Compliance Shortfalls Signal Increased Security Concerns
A report by Arctic Wolf flagged alarming trends in regulatory compliance, citing the complexity of an evolving risk landscape and budgetary constraints as principal challenges.
Adherence to regulatory compliance standards such as HIPAA and PCI is critical in an era of heightened cyber risk. A new report by Arctic Wolf shows that while software supply chain compromises have tripled in the last year, it remains a challenge for many companies to identify the compliance rules they must follow, implement the appropriate controls, and devote sufficient resources to adopting security and compliance frameworks.
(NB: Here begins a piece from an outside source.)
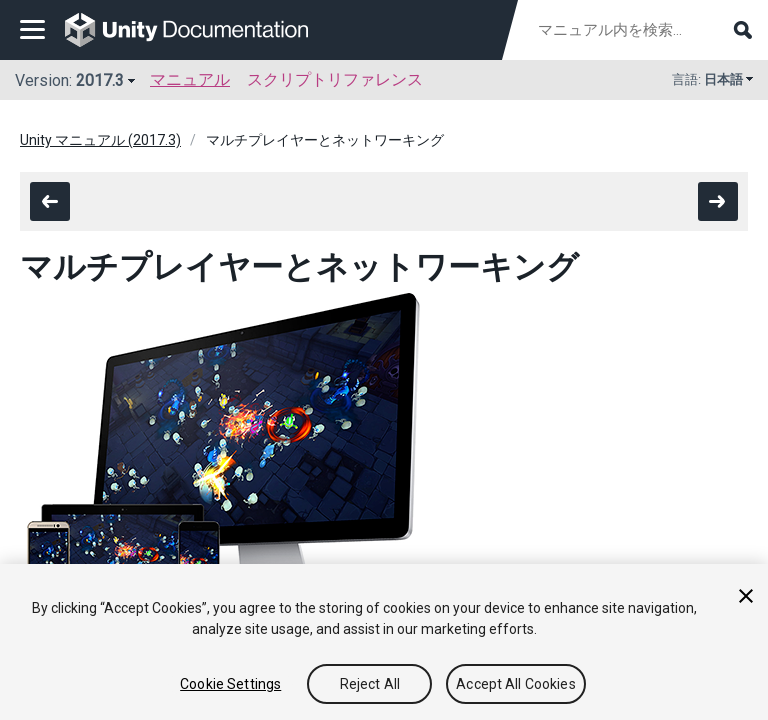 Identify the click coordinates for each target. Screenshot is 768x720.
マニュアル (190, 79)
Arctic Wolf, which offers security monitoring services, surveyed 235 North American organizations for its report, “The State of Compliance: 2022 Trends.” The report found that 87% of respondents adhere to some framework of cybersecurity compliance, but only 24% of the organizations devote a full-time position to this responsibility.
This represents a significant challenge for companies navigating the numerous and complex frameworks available to them, said Arctic Wolf field CTO Christopher Fielder.
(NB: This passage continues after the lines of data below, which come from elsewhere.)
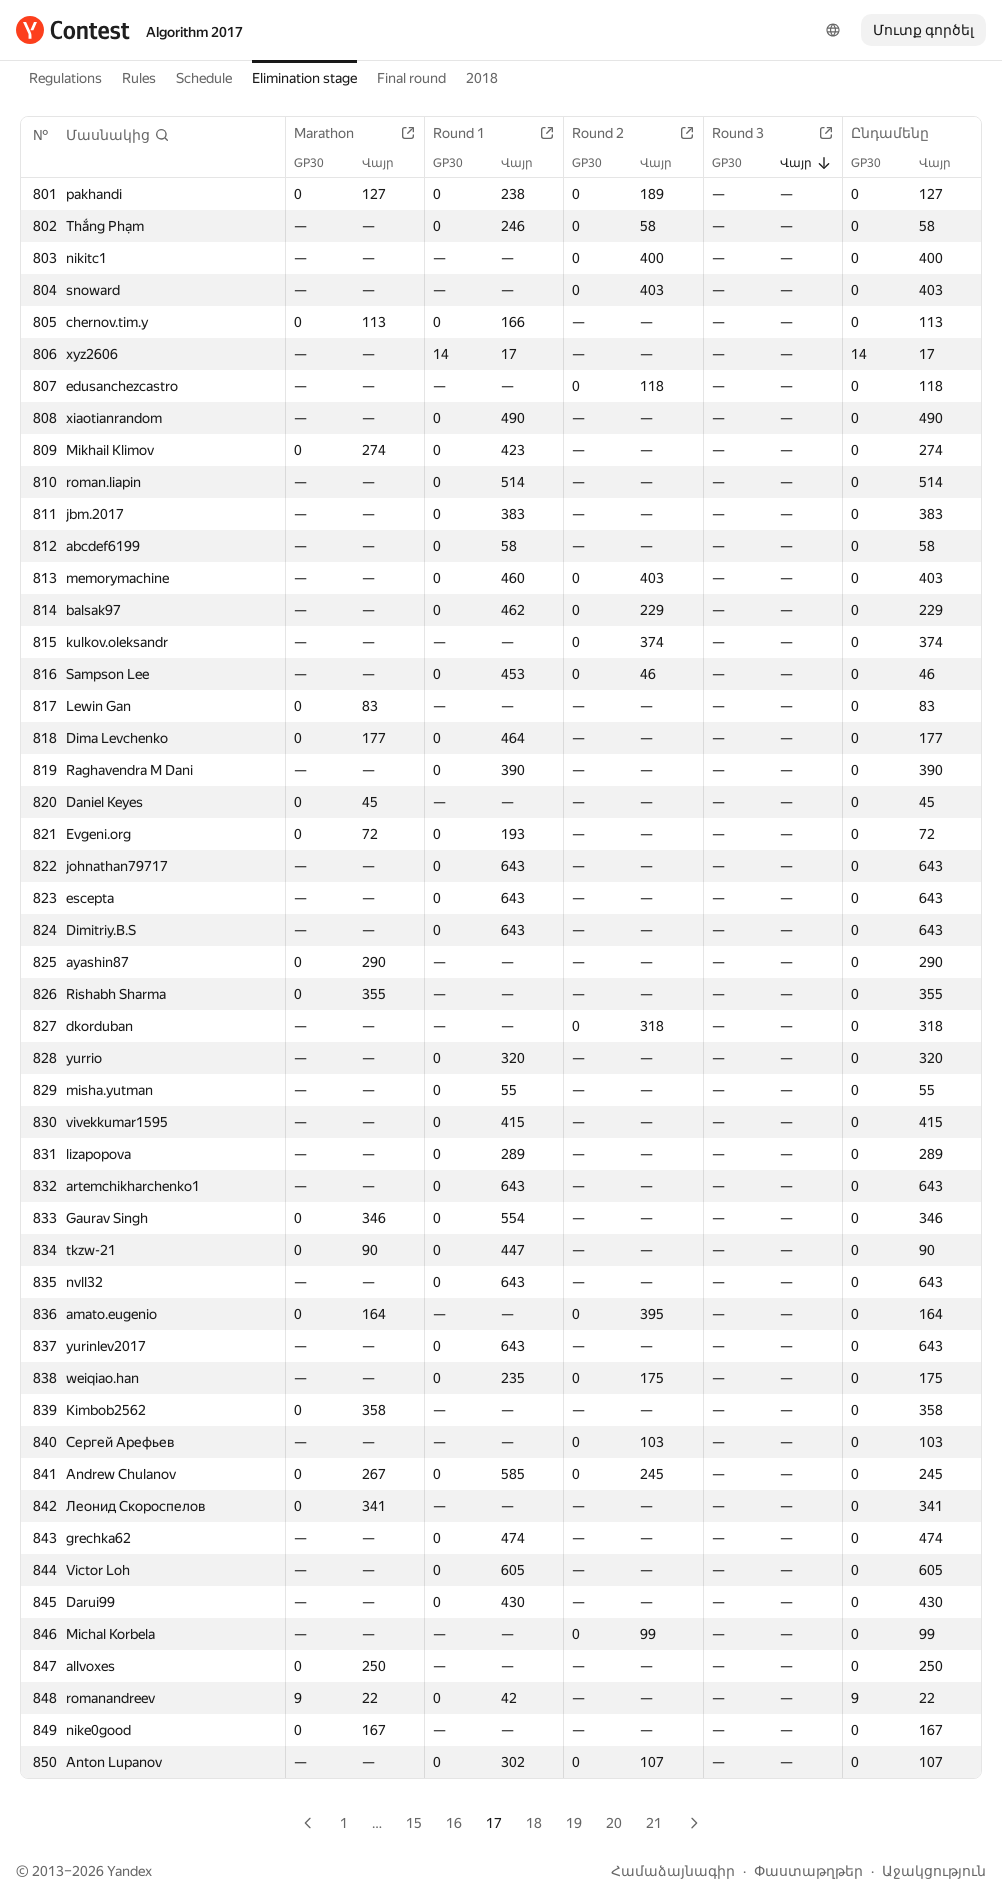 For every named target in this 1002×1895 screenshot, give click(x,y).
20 (614, 1823)
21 (654, 1823)
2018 (482, 78)
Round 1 (469, 133)
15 (414, 1823)
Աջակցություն (934, 1871)
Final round (411, 78)
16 (454, 1823)
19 (574, 1823)
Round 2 (608, 133)
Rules (139, 78)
Anecdotally, Fielder said, some companies anticipate fines for failure and so build these fines into their cybersecurity budgets. “That’s very unfortunate,” Fielder noted. “That's going to eat the part of your budget that you maybe could apply to fixing the problems or hiring somebody to [help].”
Budget Constraints and Insufficient Headcount
The biggest compliance hurdles for companies now are budgetary constraints and lack of staff devoted to cyber risk, Fielder said. The report shows just how under-resourced cybersecurity efforts can be, with 60% of respondents saying they spend less than 10% of budgets on compliance and risk governance.
Fielder acknowledged that it’s difficult for organizations to reassess their security programs, but he asserted that they would benefit from doing so. Instead of seeing regulatory compliance as an end goal, Fielder urges organizations to treat compliance as “a foundational approach to then build your security posture off of.”
To that end, organizations should always be reassessing their methods. Fielder recommended that organizations run gap assessments to identify instances of non-compliance, then remediate those weak spots before they result in fines or compliance failures.
A Continual Journey of Improvement
Nearly one-fifth of survey respondents said they are unsure why they follow their current compliance standards, highlighting what Fielder called the danger of a “business-as-usual mindset.”
Even organizations with security programs that meet compliance obligations may suffer from an overly static approach. As threats evolve and organizations grow, so must the approaches these organizations take to compliance.
The Arctic Wolf report indicated that most companies will continue to try to meet the demands of ever-changing cyber risks. Ninety-seven percent of organizations plan to spend the same or more on their compliance programs in the next year.